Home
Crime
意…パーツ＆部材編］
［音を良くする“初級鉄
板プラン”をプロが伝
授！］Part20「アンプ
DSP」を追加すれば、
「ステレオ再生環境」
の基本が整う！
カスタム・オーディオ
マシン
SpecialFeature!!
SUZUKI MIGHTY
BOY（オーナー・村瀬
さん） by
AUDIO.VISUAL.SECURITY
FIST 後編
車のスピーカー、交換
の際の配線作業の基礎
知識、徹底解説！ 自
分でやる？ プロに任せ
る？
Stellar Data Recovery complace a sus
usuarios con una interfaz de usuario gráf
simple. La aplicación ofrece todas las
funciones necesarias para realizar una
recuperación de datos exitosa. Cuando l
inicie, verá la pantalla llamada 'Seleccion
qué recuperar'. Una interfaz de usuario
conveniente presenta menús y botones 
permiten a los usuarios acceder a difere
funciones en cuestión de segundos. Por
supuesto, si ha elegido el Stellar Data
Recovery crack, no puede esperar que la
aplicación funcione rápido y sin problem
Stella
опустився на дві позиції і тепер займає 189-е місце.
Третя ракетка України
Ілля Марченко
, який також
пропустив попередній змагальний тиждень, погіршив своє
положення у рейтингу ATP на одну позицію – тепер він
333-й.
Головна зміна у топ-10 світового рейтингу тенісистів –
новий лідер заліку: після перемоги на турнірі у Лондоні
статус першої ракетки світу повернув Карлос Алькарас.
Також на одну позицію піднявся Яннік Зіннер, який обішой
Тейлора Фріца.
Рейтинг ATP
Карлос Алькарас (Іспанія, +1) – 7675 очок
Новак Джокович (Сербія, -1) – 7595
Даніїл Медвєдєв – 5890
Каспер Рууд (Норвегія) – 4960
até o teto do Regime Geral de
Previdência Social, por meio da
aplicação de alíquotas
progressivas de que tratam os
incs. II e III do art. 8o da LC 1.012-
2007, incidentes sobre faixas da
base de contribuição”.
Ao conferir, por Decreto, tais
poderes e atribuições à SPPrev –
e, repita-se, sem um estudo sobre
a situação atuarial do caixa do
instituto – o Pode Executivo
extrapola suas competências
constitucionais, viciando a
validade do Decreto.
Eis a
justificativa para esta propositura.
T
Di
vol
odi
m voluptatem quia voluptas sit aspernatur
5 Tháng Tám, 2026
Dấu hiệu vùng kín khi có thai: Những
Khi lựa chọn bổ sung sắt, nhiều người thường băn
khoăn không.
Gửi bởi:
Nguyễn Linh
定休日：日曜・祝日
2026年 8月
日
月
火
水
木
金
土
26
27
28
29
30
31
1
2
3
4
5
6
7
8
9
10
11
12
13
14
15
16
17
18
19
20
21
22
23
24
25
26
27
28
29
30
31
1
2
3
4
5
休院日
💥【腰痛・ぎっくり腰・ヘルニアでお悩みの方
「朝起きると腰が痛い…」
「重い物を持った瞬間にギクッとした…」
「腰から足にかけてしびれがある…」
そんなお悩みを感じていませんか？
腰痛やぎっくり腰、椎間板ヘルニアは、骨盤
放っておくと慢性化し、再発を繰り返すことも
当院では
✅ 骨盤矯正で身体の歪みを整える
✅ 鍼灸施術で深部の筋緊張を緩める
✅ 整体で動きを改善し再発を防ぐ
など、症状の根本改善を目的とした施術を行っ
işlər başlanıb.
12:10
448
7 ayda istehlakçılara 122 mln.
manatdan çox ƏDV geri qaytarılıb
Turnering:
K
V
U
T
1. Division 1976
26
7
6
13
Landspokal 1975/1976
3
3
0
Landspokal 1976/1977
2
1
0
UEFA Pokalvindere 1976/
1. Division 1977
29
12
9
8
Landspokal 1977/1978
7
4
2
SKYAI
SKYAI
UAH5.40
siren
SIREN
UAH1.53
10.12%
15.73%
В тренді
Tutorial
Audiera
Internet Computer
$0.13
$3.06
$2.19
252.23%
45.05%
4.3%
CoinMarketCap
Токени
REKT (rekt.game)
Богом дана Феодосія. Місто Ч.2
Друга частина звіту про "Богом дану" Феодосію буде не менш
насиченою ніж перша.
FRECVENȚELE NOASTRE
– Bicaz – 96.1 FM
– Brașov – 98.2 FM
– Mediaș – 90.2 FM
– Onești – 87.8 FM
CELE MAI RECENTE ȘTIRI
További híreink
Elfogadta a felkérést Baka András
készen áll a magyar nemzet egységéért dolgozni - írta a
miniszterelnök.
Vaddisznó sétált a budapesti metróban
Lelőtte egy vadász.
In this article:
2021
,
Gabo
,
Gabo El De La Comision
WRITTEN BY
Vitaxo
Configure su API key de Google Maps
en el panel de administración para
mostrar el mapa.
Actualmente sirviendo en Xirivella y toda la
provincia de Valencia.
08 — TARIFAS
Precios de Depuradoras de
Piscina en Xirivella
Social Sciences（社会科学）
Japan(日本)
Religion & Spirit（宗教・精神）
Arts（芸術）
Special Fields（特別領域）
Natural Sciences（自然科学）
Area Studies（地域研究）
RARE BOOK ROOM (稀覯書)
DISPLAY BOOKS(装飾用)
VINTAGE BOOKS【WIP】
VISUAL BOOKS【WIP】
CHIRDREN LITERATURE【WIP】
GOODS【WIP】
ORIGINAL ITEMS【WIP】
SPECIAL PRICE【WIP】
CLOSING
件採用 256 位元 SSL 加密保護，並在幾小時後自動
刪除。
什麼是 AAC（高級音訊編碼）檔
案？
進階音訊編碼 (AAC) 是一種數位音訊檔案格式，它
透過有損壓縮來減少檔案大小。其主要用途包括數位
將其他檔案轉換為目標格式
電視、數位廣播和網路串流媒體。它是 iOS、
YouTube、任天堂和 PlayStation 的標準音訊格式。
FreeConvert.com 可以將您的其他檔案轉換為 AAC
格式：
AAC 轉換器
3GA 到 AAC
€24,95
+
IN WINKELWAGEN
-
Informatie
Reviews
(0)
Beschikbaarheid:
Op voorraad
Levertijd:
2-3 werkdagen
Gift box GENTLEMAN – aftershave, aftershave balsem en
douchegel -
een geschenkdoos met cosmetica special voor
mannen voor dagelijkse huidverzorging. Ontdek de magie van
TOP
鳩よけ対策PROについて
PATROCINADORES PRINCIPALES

_TASK STATEMENT_: Copy every record once more, exactly as given.

_REPLY TO THE EXERCISE_:
Home
Crime
意…パーツ＆部材編］
［音を良くする“初級鉄
板プラン”をプロが伝
授！］Part20「アンプ
DSP」を追加すれば、
「ステレオ再生環境」
の基本が整う！
カスタム・オーディオ
マシン
SpecialFeature!!
SUZUKI MIGHTY
BOY（オーナー・村瀬
さん） by
AUDIO.VISUAL.SECURITY
FIST 後編
車のスピーカー、交換
の際の配線作業の基礎
知識、徹底解説！ 自
分でやる？ プロに任せ
る？
Stellar Data Recovery complace a sus
usuarios con una interfaz de usuario gráf
simple. La aplicación ofrece todas las
funciones necesarias para realizar una
recuperación de datos exitosa. Cuando l
inicie, verá la pantalla llamada 'Seleccion
qué recuperar'. Una interfaz de usuario
conveniente presenta menús y botones 
permiten a los usuarios acceder a difere
funciones en cuestión de segundos. Por
supuesto, si ha elegido el Stellar Data
Recovery crack, no puede esperar que la
aplicación funcione rápido y sin problem
Stella
опустився на дві позиції і тепер займає 189-е місце.
Третя ракетка України
Ілля Марченко
, який також
пропустив попередній змагальний тиждень, погіршив своє
положення у рейтингу ATP на одну позицію – тепер він
333-й.
Головна зміна у топ-10 світового рейтингу тенісистів –
новий лідер заліку: після перемоги на турнірі у Лондоні
статус першої ракетки світу повернув Карлос Алькарас.
Також на одну позицію піднявся Яннік Зіннер, який обішой
Тейлора Фріца.
Рейтинг ATP
Карлос Алькарас (Іспанія, +1) – 7675 очок
Новак Джокович (Сербія, -1) – 7595
Даніїл Медвєдєв – 5890
Каспер Рууд (Норвегія) – 4960
até o teto do Regime Geral de
Previdência Social, por meio da
aplicação de alíquotas
progressivas de que tratam os
incs. II e III do art. 8o da LC 1.012-
2007, incidentes sobre faixas da
base de contribuição”.
Ao conferir, por Decreto, tais
poderes e atribuições à SPPrev –
e, repita-se, sem um estudo sobre
a situação atuarial do caixa do
instituto – o Pode Executivo
extrapola suas competências
constitucionais, viciando a
validade do Decreto.
Eis a
justificativa para esta propositura.
T
Di
vol
odi
m voluptatem quia voluptas sit aspernatur
5 Tháng Tám, 2026
Dấu hiệu vùng kín khi có thai: Những
Khi lựa chọn bổ sung sắt, nhiều người thường băn
khoăn không.
Gửi bởi:
Nguyễn Linh
定休日：日曜・祝日
2026年 8月
日
月
火
水
木
金
土
26
27
28
29
30
31
1
2
3
4
5
6
7
8
9
10
11
12
13
14
15
16
17
18
19
20
21
22
23
24
25
26
27
28
29
30
31
1
2
3
4
5
休院日
💥【腰痛・ぎっくり腰・ヘルニアでお悩みの方
「朝起きると腰が痛い…」
「重い物を持った瞬間にギクッとした…」
「腰から足にかけてしびれがある…」
そんなお悩みを感じていませんか？
腰痛やぎっくり腰、椎間板ヘルニアは、骨盤
放っておくと慢性化し、再発を繰り返すことも
当院では
✅ 骨盤矯正で身体の歪みを整える
✅ 鍼灸施術で深部の筋緊張を緩める
✅ 整体で動きを改善し再発を防ぐ
など、症状の根本改善を目的とした施術を行っ
işlər başlanıb.
12:10
448
7 ayda istehlakçılara 122 mln.
manatdan çox ƏDV geri qaytarılıb
Turnering:
K
V
U
T
1. Division 1976
26
7
6
13
Landspokal 1975/1976
3
3
0
Landspokal 1976/1977
2
1
0
UEFA Pokalvindere 1976/
1. Division 1977
29
12
9
8
Landspokal 1977/1978
7
4
2
SKYAI
SKYAI
UAH5.40
siren
SIREN
UAH1.53
10.12%
15.73%
В тренді
Tutorial
Audiera
Internet Computer
$0.13
$3.06
$2.19
252.23%
45.05%
4.3%
CoinMarketCap
Токени
REKT (rekt.game)
Богом дана Феодосія. Місто Ч.2
Друга частина звіту про "Богом дану" Феодосію буде не менш
насиченою ніж перша.
FRECVENȚELE NOASTRE
– Bicaz – 96.1 FM
– Brașov – 98.2 FM
– Mediaș – 90.2 FM
– Onești – 87.8 FM
CELE MAI RECENTE ȘTIRI
További híreink
Elfogadta a felkérést Baka András
készen áll a magyar nemzet egységéért dolgozni - írta a
miniszterelnök.
Vaddisznó sétált a budapesti metróban
Lelőtte egy vadász.
In this article:
2021
,
Gabo
,
Gabo El De La Comision
WRITTEN BY
Vitaxo
Configure su API key de Google Maps
en el panel de administración para
mostrar el mapa.
Actualmente sirviendo en Xirivella y toda la
provincia de Valencia.
08 — TARIFAS
Precios de Depuradoras de
Piscina en Xirivella
Social Sciences（社会科学）
Japan(日本)
Religion & Spirit（宗教・精神）
Arts（芸術）
Special Fields（特別領域）
Natural Sciences（自然科学）
Area Studies（地域研究）
RARE BOOK ROOM (稀覯書)
DISPLAY BOOKS(装飾用)
VINTAGE BOOKS【WIP】
VISUAL BOOKS【WIP】
CHIRDREN LITERATURE【WIP】
GOODS【WIP】
ORIGINAL ITEMS【WIP】
SPECIAL PRICE【WIP】
CLOSING
件採用 256 位元 SSL 加密保護，並在幾小時後自動
刪除。
什麼是 AAC（高級音訊編碼）檔
案？
進階音訊編碼 (AAC) 是一種數位音訊檔案格式，它
透過有損壓縮來減少檔案大小。其主要用途包括數位
將其他檔案轉換為目標格式
電視、數位廣播和網路串流媒體。它是 iOS、
YouTube、任天堂和 PlayStation 的標準音訊格式。
FreeConvert.com 可以將您的其他檔案轉換為 AAC
格式：
AAC 轉換器
3GA 到 AAC
€24,95
+
IN WINKELWAGEN
-
Informatie
Reviews
(0)
Beschikbaarheid:
Op voorraad
Levertijd:
2-3 werkdagen
Gift box GENTLEMAN – aftershave, aftershave balsem en
douchegel -
een geschenkdoos met cosmetica special voor
mannen voor dagelijkse huidverzorging. Ontdek de magie van
TOP
鳩よけ対策PROについて
PATROCINADORES PRINCIPALES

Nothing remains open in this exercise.